According to his complaint, Plaintiff began working for Hotel Equities at then Macon, Georgia Fairfield Inn & Suites on August 9, 2007. During that time, Plaintiff was promoted “from houseman to maintenance chief.”
On June 25, 2015, he was terminated, and that adverse employment action is the
source of his ADEA claim. On October 27, 2015, Plaintiff filed a Charge of Discrimination with the Georgia Equal Opportunity Commission and the EEOC, claiming Hotel Equities fired him in
retaliation for his complaints about discrimination against him on the basis of age.
On June 28, 2016 Plaintiff filed this claim alleging “Age-retaliation” related to his termination
of employment. The Court approved Plaintiff’s motion to proceed in forma pauperis, found that Plaintiff had sufficiently alleged a claim of retaliation under the Age Discrimination in Employment Act, and found that Plaintiff had not sufficiently alleged a hostile work environment claim but could recast his complaint to sufficiently allege such a claim. Plaintiff supplemented his complaint. But the Court found that Plaintiff still failed to sufficiently allege a hostile work environment claim, and the Court dismissed that claim without prejudice.
Meanwhile, on July 11, 2013, Plaintiff filed for Chapter 13 bankruptcy, represented by
counsel. On October 29, 2015, two days after he filed his EEOC complaint, Plaintiff gave notice of the conversion of his Chapter 13 case to a Chapter 7 case, again represented by counsel. Plaintiff did not list his claim against Hotel Equities in his original Chapter 13 filing, amend his schedule when he filed his EEOC complaint, or amend his schedule to add the claim when he converted his bankruptcy to a Chapter 7 case.

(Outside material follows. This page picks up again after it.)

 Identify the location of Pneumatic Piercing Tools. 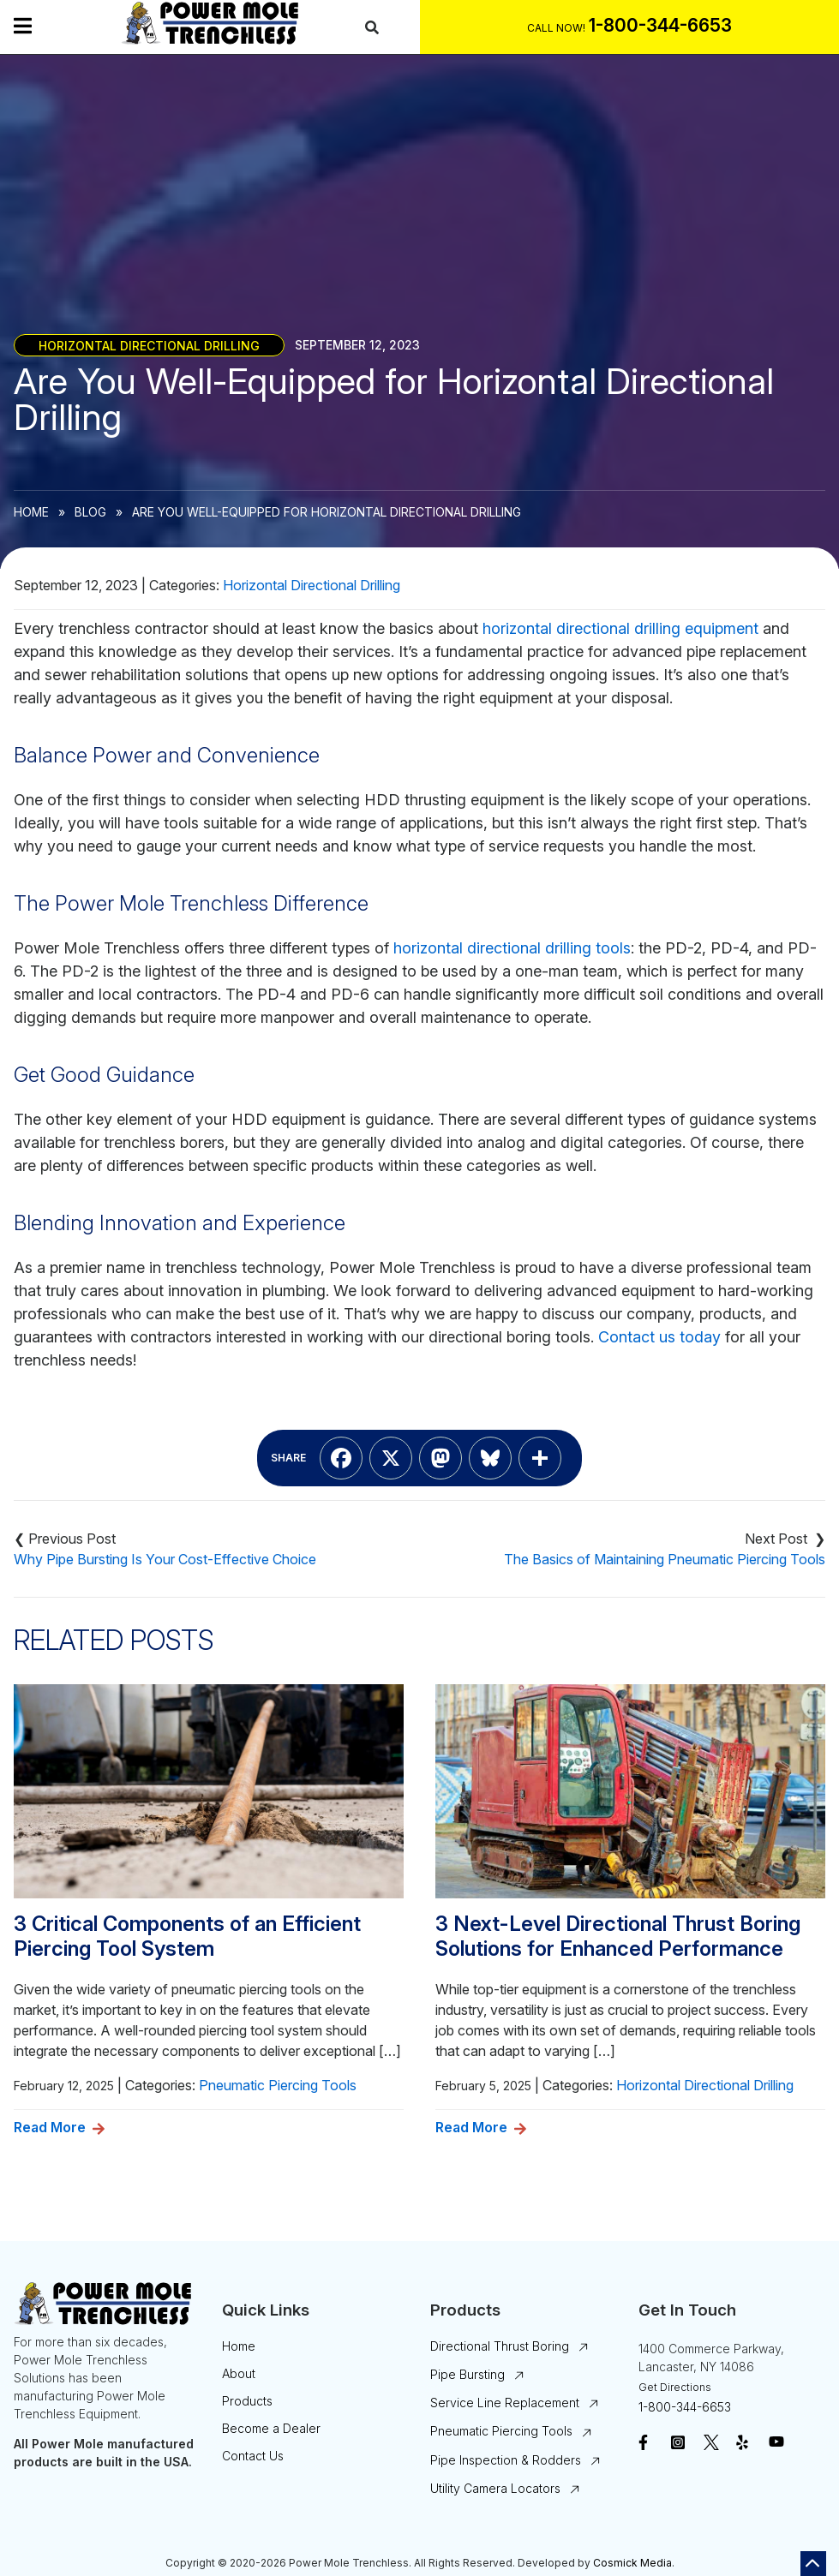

On December 2, 2015, the trustee of Plaintiff’s estate, having not “received any property nor
paid any money on account of this estate,” found “that there is no property available for distribution from the estate over and above that exempted by law.” The Court granted the
Plaintiff a Discharge 2 months later.
On January 10, 2017, the day before the Court held a conference with the parties
to set the case’s discovery schedule, Hotel Equities moved for summary judgment,
arguing that because Plaintiff had not revealed his legal claims during his bankruptcy
proceedings he was judicially estopped from pursuing this action.
The Eleventh Circuit’s Reconsideration of Judicial Estoppel
On February 24, 2016, a three-judge Eleventh Circuit panel held that circuit precedent dictated that judicial estoppel barred a plaintiff’s claim when the plaintiff had failed to disclose the claim in his bankruptcy schedule, but Judge Tjoflat specially concurred in order to “call for en banc review to set straight the doctrine of judicial estoppel.” Slater v. U.S. Steel Corp., 820 F.3d 1193, 1212 (11th Cir.) (Tjoflat, J., concurring). Judge Tjoflat’s colleagues agreed, and the Eleventh Circuit granted en banc review “to reconsider this precedent.” 871 F.3d 1174, 1176 (11th Cir. 2017).
While that review was pending, the Court addressed a letter to the parties noting the unsettled law of the circuit, and the Court stayed this case without objection. The Eleventh Circuit decided Slater on September 18, 2017, and the Court addressed another letter to the parties, asking Hotel Equities if it “still maintain[ed] that summary judgment is appropriate on the facts in the record and the arguments in its briefs.” Doc. 22 at 1. Hotel Equities answered that it “is still entitled to summary judgment under the Eleventh Circuit’s ruling in Slater.” Accordingly, the issue is ripe for consideration.